Online while on the move: Increasing appetite for mobile broadband and smartphones
As the mobile telecoms sector has matured and liberalised, it has put pressure on operators looking to achieve growth from a telecoms market that is reaching saturation. Indeed, even as the number of subscribers and the volume of traditional mobile traffic has continued to climb incrementally in the past few years, revenues for both prepaid and post-paid cellular service have been more or less flat since 2008, reflecting the impact of increased competition. While further economic growth and the continuous turnover typical of Bahrain’s expat-heavy subscriber base is likely to ensure that the Kingdom is an attractive mobile phone market tor for years to come, the most promising avenue for growth in the short to medium term is the rapidly expanding market for mobile broadband service.

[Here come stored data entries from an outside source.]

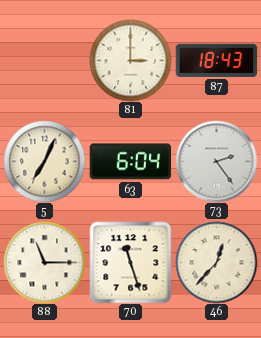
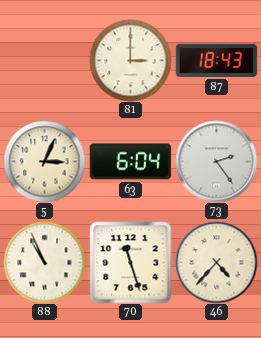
5: 7:04 -> 3:04
88: 11:15 -> 10:56
46: 12:37 -> 4:37
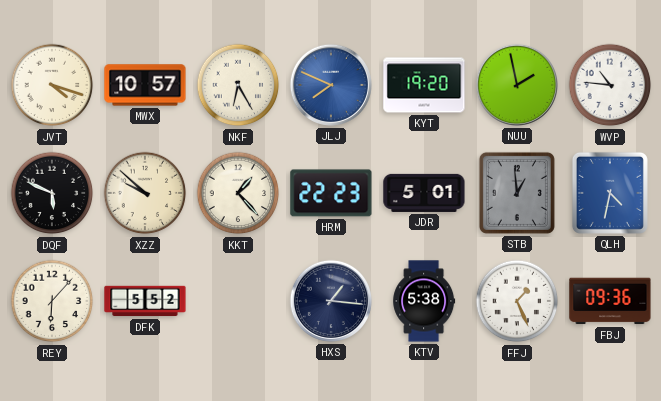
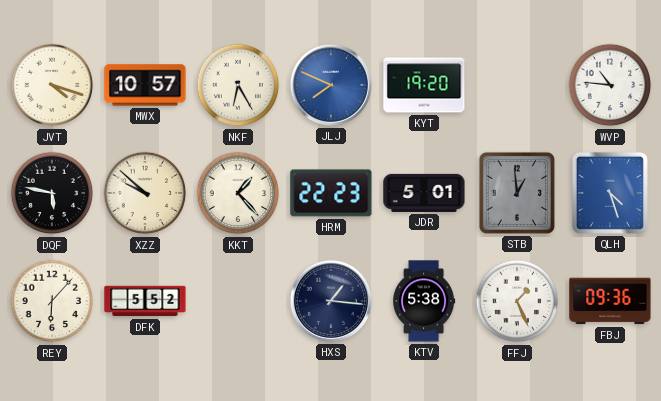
NUU: 1:58 -> none
DQF: 5:49 -> 5:47
QLH: 4:32 -> 4:27
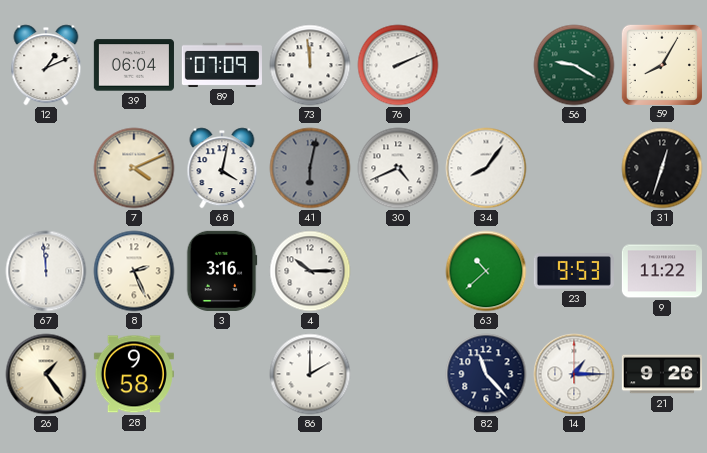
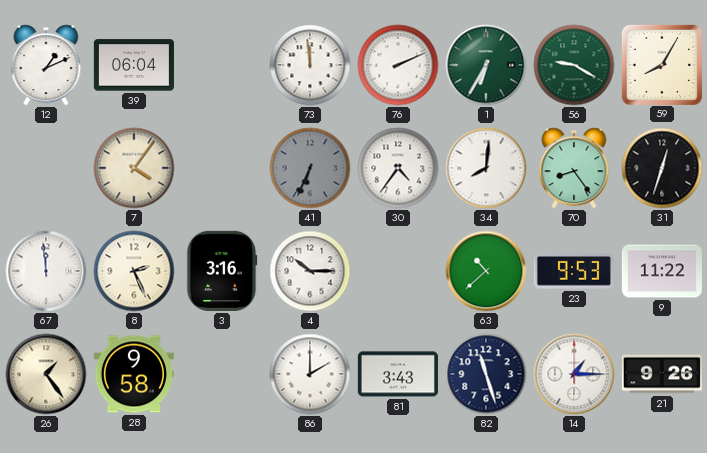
89: 07:09 -> none
1: none -> 6:35
7: 4:11 -> 4:06
68: 4:02 -> none
41: 6:02 -> 6:34
30: 4:41 -> 4:36
34: 8:06 -> 8:01
70: none -> 8:24
81: none -> 3:43
82: 11:23 -> 11:27
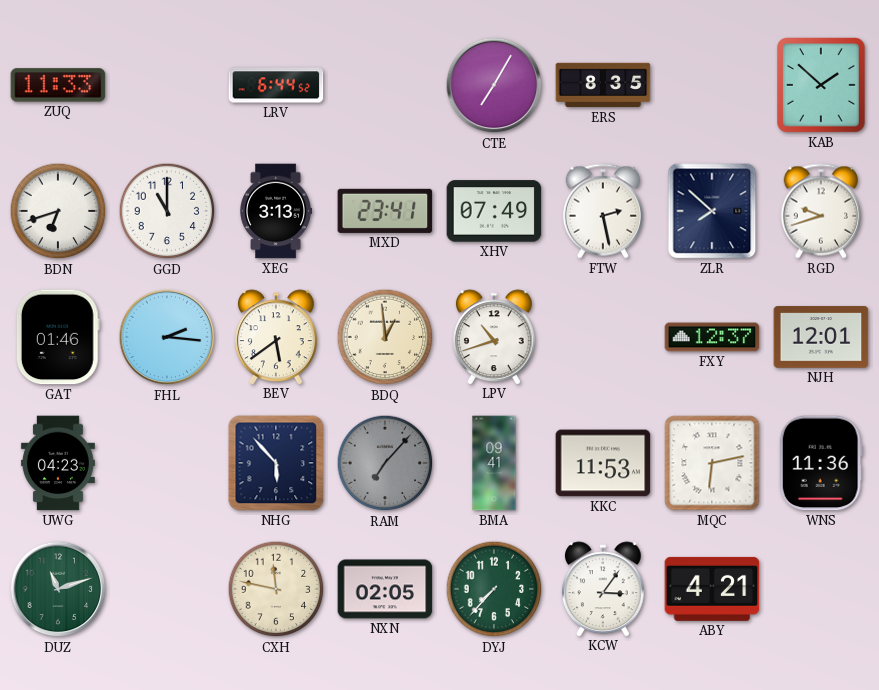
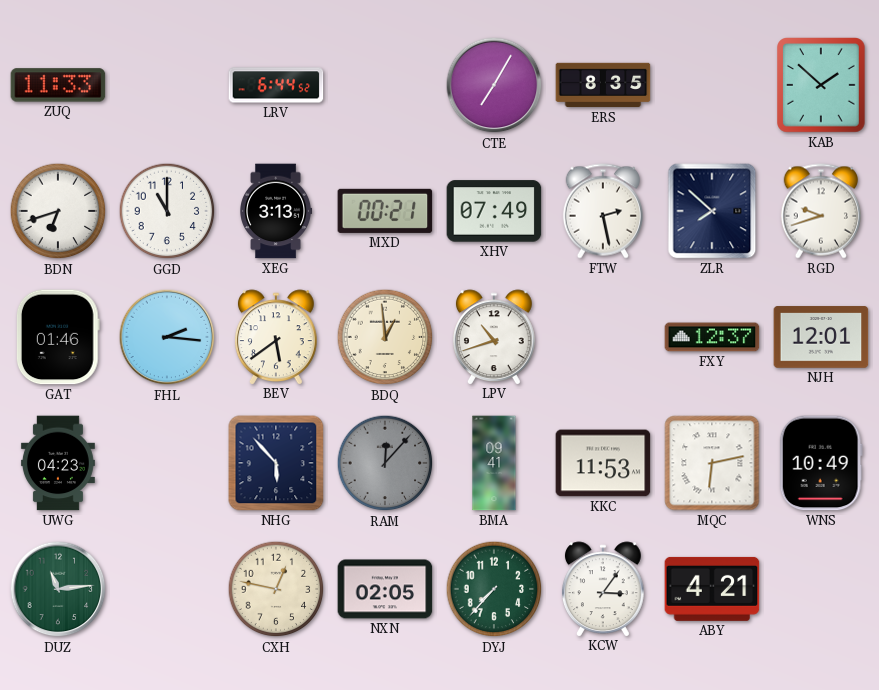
MXD: 23:41 -> 00:21
RAM: 7:07 -> 12:07
WNS: 11:36 -> 10:49
DUZ: 11:12 -> 11:14
CXH: 11:47 -> 12:47
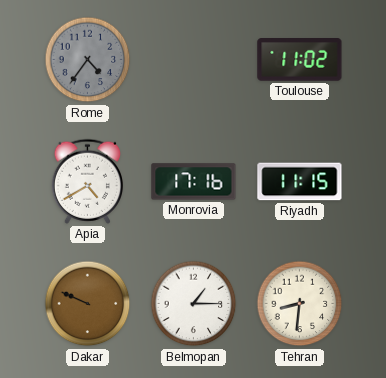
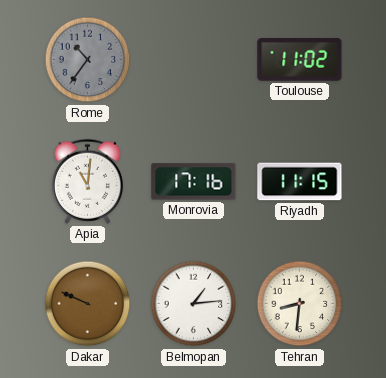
Rome: 4:36 -> 10:36
Apia: 4:40 -> 11:01
Belmopan: 1:15 -> 1:14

ON THE RISE: Mobile broadband growth has been particularly robust of late, rising from 24% of internet subscriptions to 44% between 2010 and 2011, helping mobile broadband service to surpass fixed broadband service as the predominant form of internet access in the Kingdom. Overall broadband revenue grew 20% between 2009 and 2010 (the last period for which statistics are available), and has nearly doubled since 2007. Measured by the standards of its neighbours, the Bahraini market could sustain similar rates of growth for many years before topping out: mobile broadband penetration stands only at 21% in the Kingdom, compared to 59% in Saudi Arabia and 58% in the UAE. If the trends seen in Bahrain’s broadband market are any indication, capturing the rapid growth of the Kingdom’s mobile broadband market will depend on offering faster connection speeds. Consumer data provided by the Telecommunications Regulatory Authority (TRA) suggests that Bahraini consumers will be willing to pay a premium for speedier internet service as faster mobile broadband access becomes available. While prices for internet services in the Kingdom have dropped by up to 40% since 2007, revenue per user has declined only slightly in the same period; as prices have dropped, users have sought out faster, more expensive service.

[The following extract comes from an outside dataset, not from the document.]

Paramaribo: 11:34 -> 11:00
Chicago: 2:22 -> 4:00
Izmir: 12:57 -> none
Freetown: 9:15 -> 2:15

This appetite for high-quality mobile internet goes hand-in-hand with the growing market for premium smartphones: all three mobile providers have rolled out the expected slate of top-quality smartphones, including the latest iPhone. The growth of this market may also have the added benefit of offering operators a chance to shift consumers towards post-paid phone plans. This appetite for bandwidth explains the large investments the country’s operators have made in improving the current infrastructure. All three mobile operators in Bahrain, which already offer 3G service, have made significant investments in upgrading their networks to support 4G long-term evolution (LTE) technology. According to a 2012 report published by International Telecommunication Union, Zain has invested around $50m in network upgrades to support LTE, VIVA Bahrain tested LTE service in Bahrain City Centre in early 2012 and Batelco has invested around $39m to deploy LTE. Despite some successful trials of these new upgrades in early 2012, the full roll-out of these upgraded networks will wait on the release of 4G broadband spectrum capacity, which the TRA plans to auction off in two tranches, beginning in first-quarter 2013. Regulators even intimated that licences for the new segments of the broadband spectrum may be offered to new entrants in the domestic telecoms market.
AN EMERGING TREND: While the Gulf region is highly developed in terms of mobile and fixed telecoms, the rapid adoption of broadband mobile service in Bahrain may be representative of a trend taking place to various degrees worldwide. In emerging markets, there is a growing proportion of “mobile-only” users who access the internet through handsets rather than computers. This percentage is as high as 70% in countries such as Egypt. While this trend can serve customers without bank accounts or desktop computers, it also emerges in rapidly developing markets such as the Gulf in which consumers are bypassing desktops in favour of new platforms. Bahrain, whose broadband subscribership is already majority-mobile, could be just such a market.